Task statement - Once the images are removed, set down everything else in the listing below exactly.

Provided data -

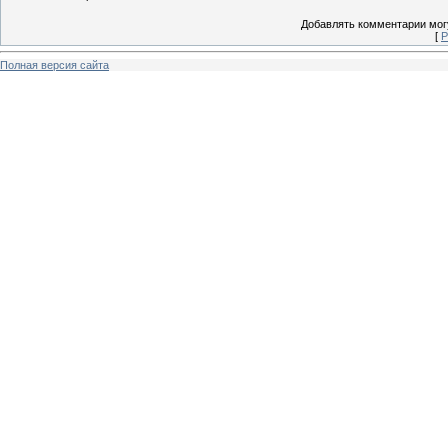
Добавлять комментарии могу
[
Р
Полная версия сайта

Solution -
Добавлять комментарии могу
[
Р
Полная версия сайта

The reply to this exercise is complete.